General Architecture of Analysis Pattern Networks

The system of diagnostic analysis patterns from Software Diagnostic Institute was created for humans and may appear too complicated for machines, although AI, machine learning, and data processing techniques may be used in individual computer-assisted pattern implementations. Fortunately, in theory, deep learning allows functional processing units of arbitrary complexity, and we can reuse its metaphors to propose a similar architecture but where all neurons in a layer perform different complex functions and use the same complex input. The output includes unmodified input plus the result of each neuron computation (enrichment). Some neurons may not produce any output given the set of data.

Concrete analysis patterns as techniques (algorithms) to uncover diagnostic indicators can be represented as generalized complex data processing “neurons” interconnected like artificial neural networks. Input data is a software execution artifact (or a set of them) such as a software trace and log, network trace, or memory snapshot. Each analysis pattern (AP) accesses the whole artifact data (no input neurons encoding data vector elements). Each AP processing enriches input data by adding another derivative artifact, artifact transformation, and the list of found diagnostic indicators (signs). Each AP from the next iteration processes the updated input data. Stateful AP may also store some other information for the next iterations (with or without data enrichment), and stateless AP may serve the role of pure transformation functions (operators). In summary, AP layers are identical but are fed with enriched artifacts for each iteration (backpropagation metaphor).

Links between AP from consecutive layers correspond to analysis and problem pattern sequences (schemas) known in advance (they may be the same between each consecutive pair of layers) and may also be built dynamically during iterations if correlations are discovered. Such links may also correspond to interfaces between AP components that query information from the previous iteration or ask for analysis services.

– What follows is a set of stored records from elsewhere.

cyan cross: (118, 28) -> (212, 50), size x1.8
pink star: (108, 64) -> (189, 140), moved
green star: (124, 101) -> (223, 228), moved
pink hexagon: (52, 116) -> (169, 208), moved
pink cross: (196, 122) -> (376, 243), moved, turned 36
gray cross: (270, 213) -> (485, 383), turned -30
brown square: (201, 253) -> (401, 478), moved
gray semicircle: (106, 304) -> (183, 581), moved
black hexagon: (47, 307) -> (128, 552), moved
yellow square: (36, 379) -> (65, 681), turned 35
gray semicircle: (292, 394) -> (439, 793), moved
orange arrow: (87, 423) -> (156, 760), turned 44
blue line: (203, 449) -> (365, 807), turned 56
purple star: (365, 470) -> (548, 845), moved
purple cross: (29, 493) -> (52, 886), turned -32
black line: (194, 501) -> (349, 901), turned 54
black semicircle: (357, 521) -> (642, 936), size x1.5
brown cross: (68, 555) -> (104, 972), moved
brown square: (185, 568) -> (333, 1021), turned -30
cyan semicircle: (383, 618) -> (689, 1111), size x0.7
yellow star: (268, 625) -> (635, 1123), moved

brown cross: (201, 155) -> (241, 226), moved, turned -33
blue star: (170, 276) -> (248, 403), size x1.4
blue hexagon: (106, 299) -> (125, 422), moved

The analysis report generator (“output neuron”) may use the link “weight” matrix of discovered AP dependencies for further insight. Flagged AP “neurons” in the diagram below represent found diagnostic indicators and concrete problem patterns to be used either in subsequent iterations or during analysis report generation. We call this method and its corresponding architecture Analysis Pattern Network (APN).

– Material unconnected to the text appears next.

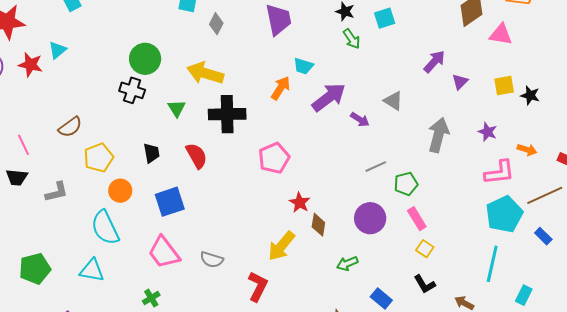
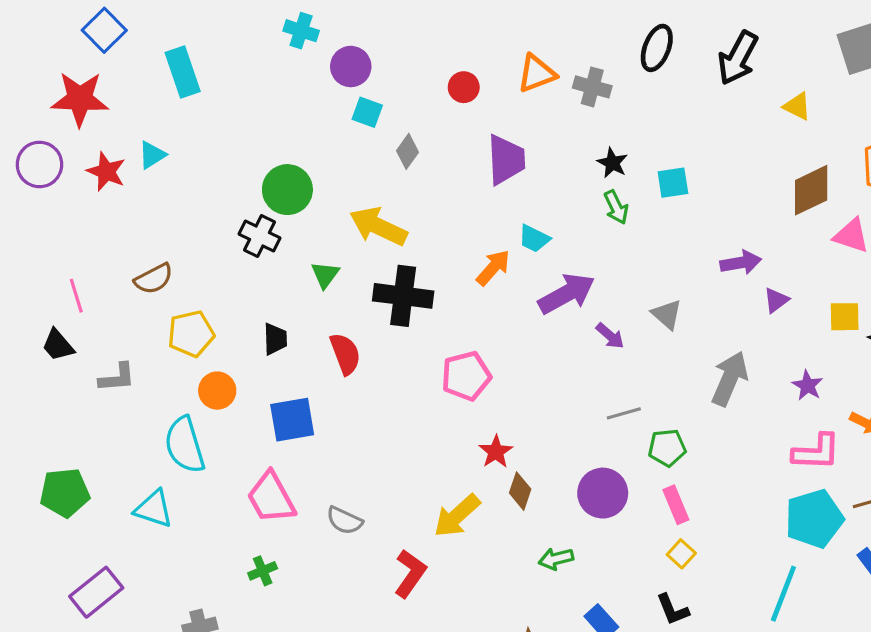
purple arrow: (434, 62) -> (741, 263), turned 30
black trapezoid: (17, 177) -> (58, 345), turned 35
green cross: (151, 298) -> (263, 571), moved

AP may be implemented using machine learning (ML), rule-based (RB), human-based (HB), and transformation-based (TB) techniques.

Different iterations may strategically use different implementation techniques based on pattern interconnections and enriched artifacts; for example, an AP during the first iteration used artifact transformation, during the second iteration used rule-based machine learning algorithm, and the third iteration required human introspection.

APN is an architectural pattern itself and is now added to our catalog of software diagnostics architecture patterns.